§ **TASK BRIEF**: Beginning with the line that includes "2013 REVIEW — THREE VENDORS" and ending with the last line, print the records exactly, leaving every picture out.

Stored data entries
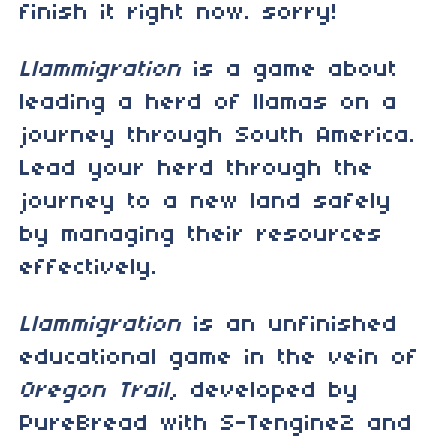
finish it right now. sorry!
Llammigration
is a game about
leading a herd of llamas on a
journey through South America.
Lead your herd through the
journey to a new land safely
by managing their resources
effectively.
Llammigration
is an unfinished
educational game in the vein of
Oregon Trail
, developed by
PureBread with S-Tengine2 and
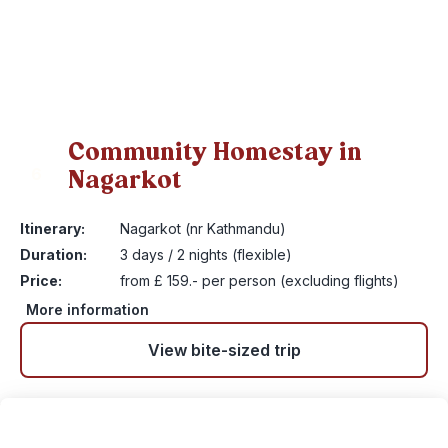
Community Homestay in
Nagarkot
6
Itinerary:
Nagarkot (nr Kathmandu)
Duration:
3 days / 2 nights (flexible)
Price:
from £ 159.- per person (excluding flights)
More information
View bite-sized trip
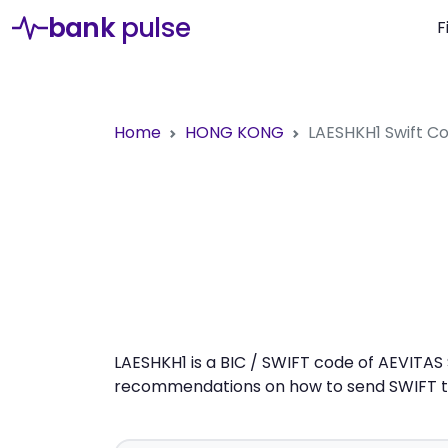
bank
pulse
F
Home
HONG KONG
LAESHKH1
Swift C
LAESHKH1 is a BIC / SWIFT code of AEVITAS 
recommendations on how to send SWIFT tra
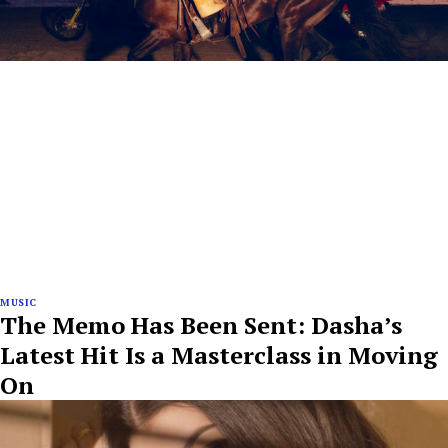
MUSIC
The Memo Has Been Sent: Dasha’s
Latest Hit Is a Masterclass in Moving
On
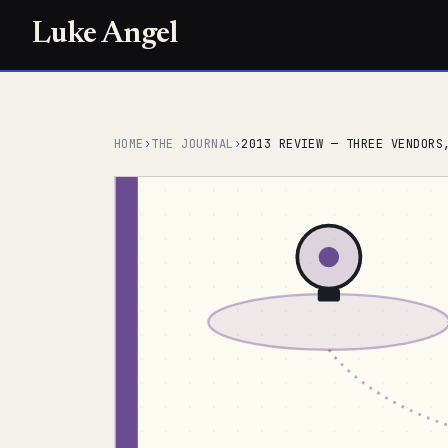
Luke Angel
HOME
›
THE JOURNAL
›
2013 REVIEW — THREE VENDORS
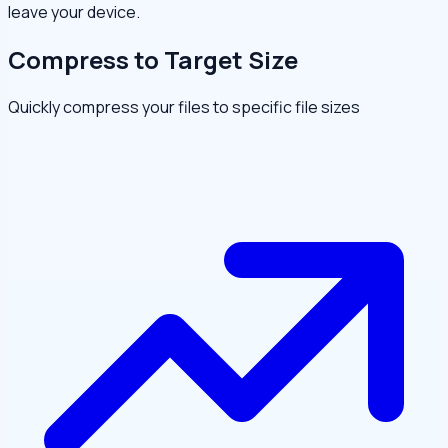
leave your device.
Compress to Target Size
Quickly compress your files to specific file sizes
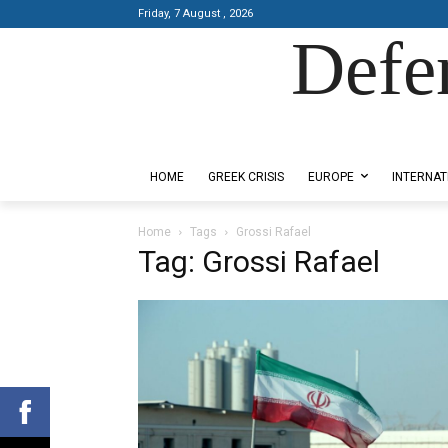
Friday, 7 August , 2026
Defe
Designed by Kangaru Productions
HOME
GREEK CRISIS
EUROPE
INTERNAT
Home
Tags
Grossi Rafael
Tag: Grossi Rafael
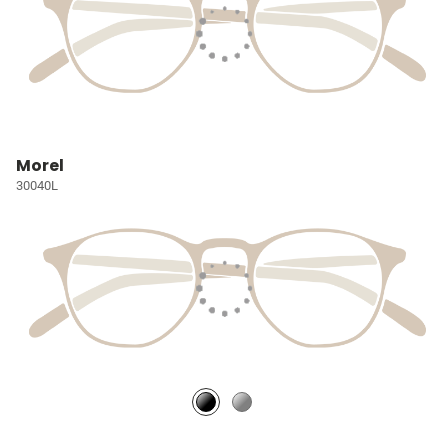
Morel
30040L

§ **ANSWER FOR THE TASK**:
2013 REVIEW — THREE VENDORS
leave your device.
Compress to Target Size
Quickly compress your files to specific file sizes
Friday, 7 August , 2026
Defe
Designed by Kangaru Productions
HOME
GREEK CRISIS
EUROPE
INTERNAT
Home
Tags
Grossi Rafael
Tag: Grossi Rafael
Morel
30040L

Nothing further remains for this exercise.